The methods also include outputting a third sequence of characters
based on at least part of the second sequence of characters.
[0004] The above implementations can optionally include one or more
of the following. Prior to the step of outputting, the methods can
include determining, based on a prior character recognition, that a
current sequence of characters does not match the depictions of
characters, re-segmenting at least some of the depictions of
characters, based on the determining that a current sequence of
characters does not match the depictions of characters, to produce
a re-segmented portion of the image, and performing another
character recognition on at least a portion of the re-segmented
portion of the image to produce another sequence of characters. The
aforementioned steps can be iterated until a predetermined
condition is reached. The predetermined condition can include at
least one of: reaching a predetermined number of iterations,
reaching a predetermined time limit, and reaching a stable third
sequence of characters. The first segmentation technique can
include at least one of detecting connected components and the use
of a sliding window classifier. The second segmentation technique
can include at least one of detecting connected components and the
use of a sliding window classifier. The performing the first
character recognition can include usage of at least one of a
language model and a model for relative sizes of adjacent
characters. The performing the second character recognition can
include usage of at least one of a language model and a model for
relative sizes of adjacent characters. The determining can include
identifying a location in the image at which the first sequence of
characters potentially does not match the depictions of characters.
The outputting can include storing in persistent memory.
[0005] Disclosed systems include at least one processor configured
to segment at least some depictions of characters, in an electronic
image containing depictions of characters, using a first
segmentation technique to produce a first segmented portion of the
image, and at least one processor configured to perform a first
character recognition on the segmented portion of the image to
determine a first sequence of characters. The systems also include
at least one processor configured to determine, based on the first
character recognition, that the first sequence of characters does
not match the depictions of characters. The systems further include
at least one processor configured to segment at least some of the
depictions of characters using a second segmentation technique,
based on the determination that the first sequence of characters
does not match the depiction of characters, to produce a second
segmented portion of the image. The disclosed systems further
include at least one processor configured to perform a second
character recognition on at least a portion of the second segmented
portion of the image, to produce a second sequence of characters.
The disclosed systems further include at least one processor
configured to output a third sequence of characters based on at
least part of the second sequence of characters.
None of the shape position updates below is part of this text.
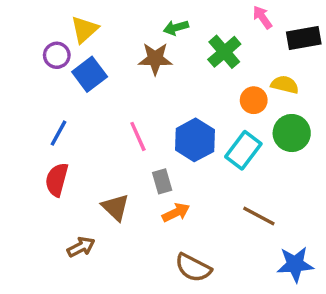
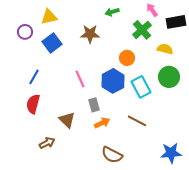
green arrow: (176, 28) -> (112, 12), moved
yellow triangle: (84, 29) -> (49, 17), turned 30
green cross: (224, 52) -> (142, 30), moved
purple circle: (57, 55) -> (25, 32), moved
orange circle: (254, 100) -> (127, 58), moved
cyan rectangle: (243, 150) -> (141, 87), turned -65
brown line: (259, 216) -> (137, 121), moved

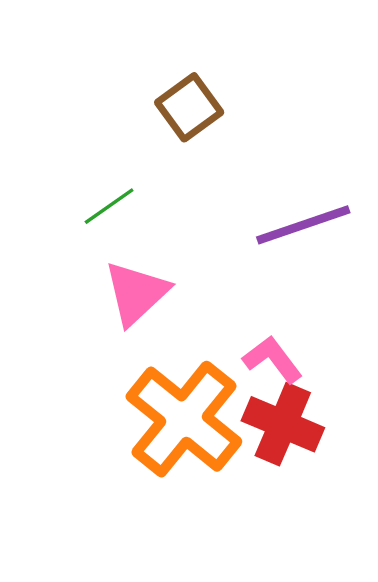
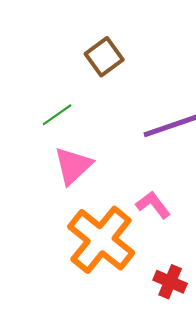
red cross: (283, 424) -> (170, 282), moved, size x0.7

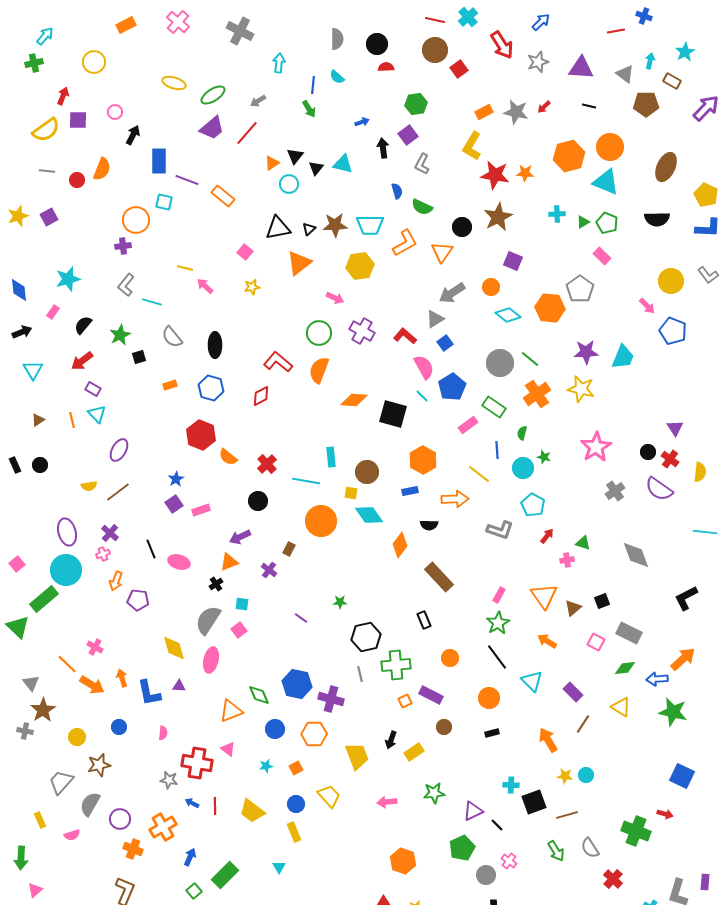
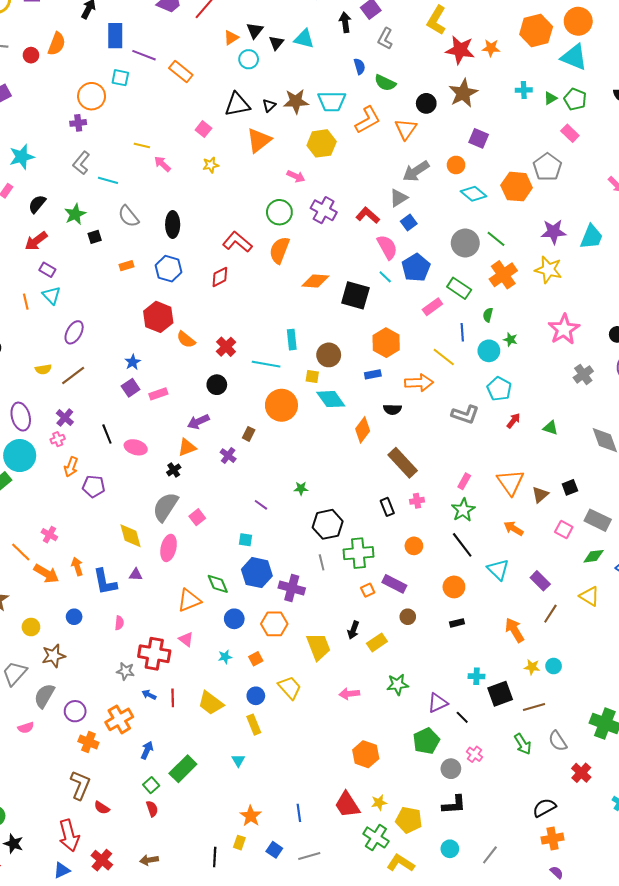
pink cross: (567, 560) -> (417, 501), moved
cyan square: (242, 604) -> (246, 540), moved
[0006] The above implementations can optionally include one or more
of the following. The systems can include at least one processor
configured to determine, based on a prior character recognition,
that a current sequence of characters does not match the depictions
of characters, at least one processor configured to re-segment at
least some of the depictions of characters, based on the
determination that the current sequence of characters does not
match the depiction of characters, that a current sequence of
characters does not match the depictions of characters, to produce
a re-segmented portion of the image, and at least one processor
configured to perform another character recognition on at least a
portion of the re-segmented portion of the image to produce another
sequence of characters. The systems can include at least one
processor configured to iterate determining that the current
sequence of characters does not match the depictions of characters,
re-segmenting the at least some depictions, and performing the
another character recognition, until a predetermined condition is
reached. The predetermined condition can include at least one of:
reaching a predetermined number of iterations, reaching a
predetermined time limit, and reaching a stable third sequence of
characters. The first segmentation technique can include at least
one of detecting connected components and use of a sliding window
classifier. The second segmentation technique can include at least
one of detecting connected components and use of a sliding window
classifier. The at least one processor configured to perform the
first character recognition can be further configured to use of at
least one of a language model and a model for relative sizes of
adjacent characters. The at least one processor configured to
perform the second character recognition can be further configured
to use of at least one of a language model and a model for relative
sizes of adjacent characters. The at least one processor configured
to determine that the current sequence of characters does not match
the depictions of characters can be further configured to identify
a location in the image at which the first sequence of characters
potentially does not match the depictions of characters.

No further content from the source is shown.